3 | Kedi

402 42 112
                                    

Dünya o kadar geniş ve boş ki günümüz insanın bile kirletemediği ormanlar ve üzemediği insanlar var.

Geniş tarlalar, uzun ağaçlar, renkli çiçekler, derin sular, uçan kuşlar, bir konserve yerine temiz sularda yüzen balıklar. Parılyadan gözler, gülen yüzler, renkli giysiler, kitaplar, yıldızlar, yüzükler ve kediler

Saat sabah 10 civarıydı.
Dün gece geç uyumam sebebiyle hala uykumu almamıştım. Israrla çalan kapı ve annemin çağırışlarıyla yerimden kalktım. Annem kapıya bakmaya gittiğinde perdememi aralayarak şarjdan telefonumu yine aynı mesajlar.
Hiçbirini cevaplarken yüzümün gülmediği iyi geceler veya Günaydın mesajları

-İyi gecelerr
23:34

-Gunaydin
08:45

- Jennie ben yan komşun

Son mesajın dikkatimi çekmesiyle günaydın yazarak sohbete girdim en fazla 10 saniye sonra annemin bağırmasıyla yerimde irkildim "Tae Jungkook kapıda gel çabuk"

Jungkook, dün gece özür için evine gittiğim puding çocuk. Büyük ihtimalle Jennie onun ablası veya kardeşiydi. İşime yarayabilirdi ama bu onla uğraşman gerektiği anlamınada geliyordu ve bunu hiç istemiyorumdum. Dünkü can sıkıcı sohbetinden sonra koşarak eve gitmediğim için kendimi kutluyordum.

Yinede annemin sonraki bağırışıyla ayaklanıp kapıya ilerledim.

Puding çocuk; Siyah eşofman üstüne captan amerika desenli kısa kollu tişörtu vardı

Kafamı sallayıp konuşmasını bekledim

"Kedim doğurmuş gel bak birsuru minik bebek kedi var biri sana benziyor hatta" sondaki cümlesi dudaklarımın kıvrılmasına sebep olsa da yeniden kaşlarımla çatıp cevabımı verdim "Birkaç kedi için kendimi yoramam git başımdan"

Kapıyı kapatmak için içeriyle yöneldiğimde bileğinden çekiştirdi
"Lütfen hadi gel lüften" bileğimi çekip eve girdikten sonra aklıma gelen şeyle arkasına dönüp mızmızlanan çocuğa döndüm "Kook" ani heyecanla dönüp baktığında devam ettim "Jennie ablan mı?" Yüzü anlık olarak düşsede yanaklarını şişirip gizlemeye çalıştı.

"Hm evet ablam hatta oda aşağıda kedilerle!"

Ayağıma hızla geçirdiğim ayakkabılarımla saçımı ellerimle arkaya doğru taradım "Hadi gidelim"

"Sahiden mi?" Kafamı sallayıp onayladıktan sonra merdivenlere yöneldim.
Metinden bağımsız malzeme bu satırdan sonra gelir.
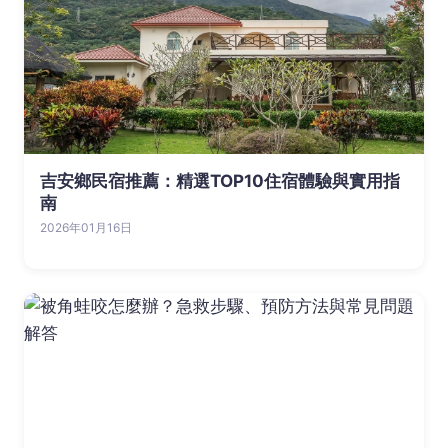
吉安鄉民宿推薦：精選TOP10住宿體驗與實用指
南
2026年01月16日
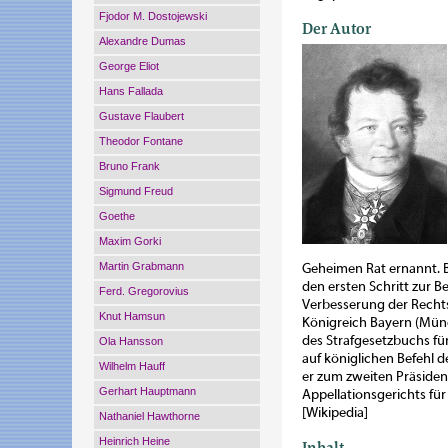
Fjodor M. Dostojewski
Der Autor
Alexandre Dumas
George Eliot
Hans Fallada
Gustave Flaubert
Theodor Fontane
Bruno Frank
Sigmund Freud
Goethe
Maxim Gorki
Martin Grabmann
Geheimen Rat ernannt. B
den ersten Schritt zur B
Ferd. Gregorovius
Verbesserung der Recht
Knut Hamsun
Königreich Bayern (Münc
des Strafgesetzbuchs für
Ola Hansson
auf königlichen Befehl 
Wilhelm Hauff
er zum zweiten Präsiden
Gerhart Hauptmann
Appellationsgerichts für
[Wikipedia]
Nathaniel Hawthorne
Heinrich Heine
Inhalt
O asansöre binecekken merdivenlerden inen beni görünce oda merdivenlere yöneldi.

Kapıyı aralayıp dışarı çıktıktan sonra ön bahçeye ilerledim. Benim ön bahçeye ilerlediğimi gören Jungkook kolumdan tutup çekiştirmeye başladı "Burdan hyung" diyerek arka bahçeye doğru çekiştirerek götürmeye başladı.
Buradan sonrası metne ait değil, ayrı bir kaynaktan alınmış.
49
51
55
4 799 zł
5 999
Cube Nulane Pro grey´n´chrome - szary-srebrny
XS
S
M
"Jungkook kolumu çekiştirip durma hiç hoşuma gitmiyor bu" beyaz küçük parmaklarını yavaşca esmer tenimden çekip kafasını salladı "Ben senin hoşuna gidiyor sanıyordum"

"Gram hoşuma gitmiyor uyuz oluyorum" kafasını eğip ayaklarına baktı "Tamam birdaha yapmam" O yavaş adımlarla arka bahçeye ilerlerken arkasından yürüyordum.
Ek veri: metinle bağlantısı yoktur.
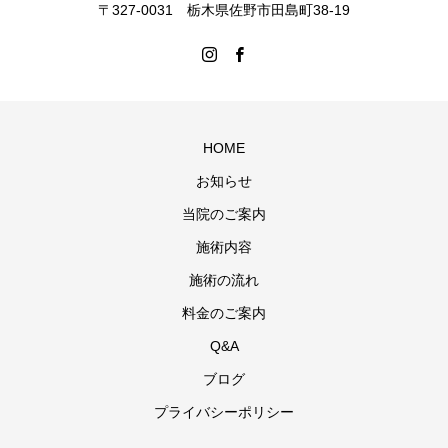
〒327-0031 栃木県佐野市田島町38-19
HOME
お知らせ
当院のご案内
施術内容
施術の流れ
料金のご案内
Q&A
ブログ
プライバシーポリシー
Arka bahçeye ulaştığımızda çimenlik zemine diz çökmüş, anne kedinin karnını seven kahverengi saçlı kız vardı.

Bizim geldiğimizi görmesiyle selamlamış tekli banka oturmuştu.

Ben yanına oturduğumda Jungkook kedilerin yanına ilerlemişti.

Jennie;Kısa boylu ama Jungkooktan yaklaşık 10 santim uzun, güzel yüzlü pozitif bir kızdı.